Answer: Recall that the holomorphic branch of $\log z=\ln|z|+i \cdot arg(z)$, where $|arg(z)|\leq \pi$. Since $\log(z)$ has no singularities in our domain, $\frac{P(z)}{Q(z)}\log z$ is analytic in our domain except at the zeros of $Q(z)$. Recall from class that $|P(z)/Q(z)|\leq c|z|^{-2}=cR^{-2}$ when $|x|>x_0$.

First, we need to show that this integral indeed exists. $$ \left| \dfrac{P(z)}{Q(z)}\log z\right| \leq \dfrac{c}{|z|^2}\cdot \left|\ln |z|+i\cdot arg(z)\right| < \dfrac{c}{R^2}\cdot (\ln R+i\pi) $$ which implies our function is bounded and therefore the integrand exists.

Denote $\Gamma_\epsilon$ be the semi-circle of radius $\epsilon$, $\Gamma_R$ be the circle of radius $R$, and $c_1, c_2$ be the lines $arg(z)=-\pi$ and $arg(z)=\pi$, respectively.
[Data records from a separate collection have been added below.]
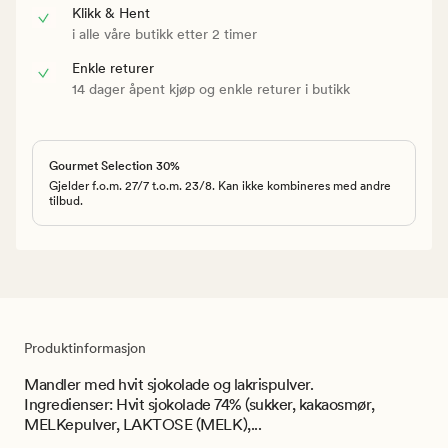
Klikk & Hent
i alle våre butikk etter 2 timer
Enkle returer
14 dager åpent kjøp og enkle returer i butikk
Gourmet Selection 30%
Gjelder f.o.m. 27/7 t.o.m. 23/8. Kan ikke kombineres med andre
tilbud.
Produktinformasjon
Mandler med hvit sjokolade og lakrispulver.
Ingredienser: Hvit sjokolade 74% (sukker, kakaosmør,
MELKepulver, LAKTOSE (MELK),...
Note that $$ \int\limits_{\Gamma_{\epsilon, R}} = \int\limits_{\Gamma_R} + \int\limits_{c_2} + \int\limits_{\Gamma_\epsilon} + \int\limits_{c_1} $$ First, we will work with $\Gamma_R$. \begin{equation*} \begin{aligned} \left| \int\limits_{\Gamma_R} \dfrac{P(z)}{Q(z)} \log(z)\,dz \right| & \leq 2\pi R \left|\dfrac{P(z)}{Q(z)}\right| \cdot |\ln R +i \cdot arg(z)| \\ & \leq 2\pi R \dfrac{c}{R^2} \cdot (|\ln R| + |i \cdot arg(z)|) \\ & < \dfrac{2\pi c}{R} \cdot (|\ln R| + \pi) \to 0\\ \end{aligned} \end{equation*} as $R\to \infty$, since $R^{-1}\cdot |\ln R|\to \infty$ as $R\to \infty$.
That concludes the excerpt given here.